Question

1. a track coach starts an analogue stopwatch and allows it to run for one minute. if the sweep second hand on the stopwatch is 2.0 cm in length, determine

a) the speed of the sweep second hand. (remember that the circumference of a circle is $c = 2\pi r$)
did you get an answer of $2.1\times10^{-3}\frac{m}{s}$?
b) the velocity of the second hand at the 15 s point. which way would it point?

Explanation:

Step1: Calculate the distance traveled by the second - hand

The second - hand of a stopwatch makes one full revolution in 60 s. The radius of the circle traced by the tip of the second - hand is $r = 2.0\ cm=0.02\ m$. The circumference of the circle is $C = 2\pi r$. So, $C = 2\pi\times0.02\ m$.

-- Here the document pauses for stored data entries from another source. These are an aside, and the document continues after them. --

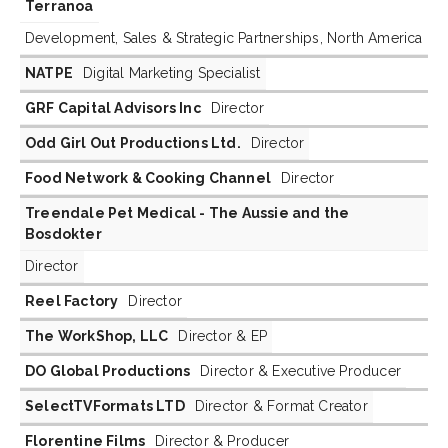
Terranoa
Development, Sales & Strategic Partnerships, North America
NATPE
Digital Marketing Specialist
GRF Capital Advisors Inc
Director
Odd Girl Out Productions Ltd.
Director
Food Network & Cooking Channel
Director
Treendale Pet Medical - The Aussie and the
Bosdokter
Director
Reel Factory
Director
The WorkShop, LLC
Director & EP
DO Global Productions
Director & Executive Producer
SelectTVFormats LTD
Director & Format Creator
Florentine Films
Director & Producer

Step2: Calculate the speed

Speed $v=\frac{d}{t}$. Here, $d = C$ (distance traveled in one minute which is one full - circle) and $t = 60\ s$. So, $v=\frac{2\pi\times0.02}{60}\ m/s\approx2.1\times 10^{-3}\ m/s$.

Step3: Determine the velocity at 15 s

At 15 s, the second - hand is at the 3 o'clock position. The velocity of an object moving in a circle is tangent to the circle at the point of the object's position. So, the direction of the velocity of the second - hand at 15 s is perpendicular to the second - hand and points in the counter - clockwise (assuming the normal rotation of a clock) direction. The magnitude of the velocity is the same as the speed calculated above, $v = 2.1\times 10^{-3}\ m/s$.

Answer:

a) The speed of the sweep second hand is approximately $2.1\times 10^{-3}\ m/s$.
b) The magnitude of the velocity of the second hand at the 15 s point is $2.1\times 10^{-3}\ m/s$ and it points perpendicular to the second - hand in the counter - clockwise direction.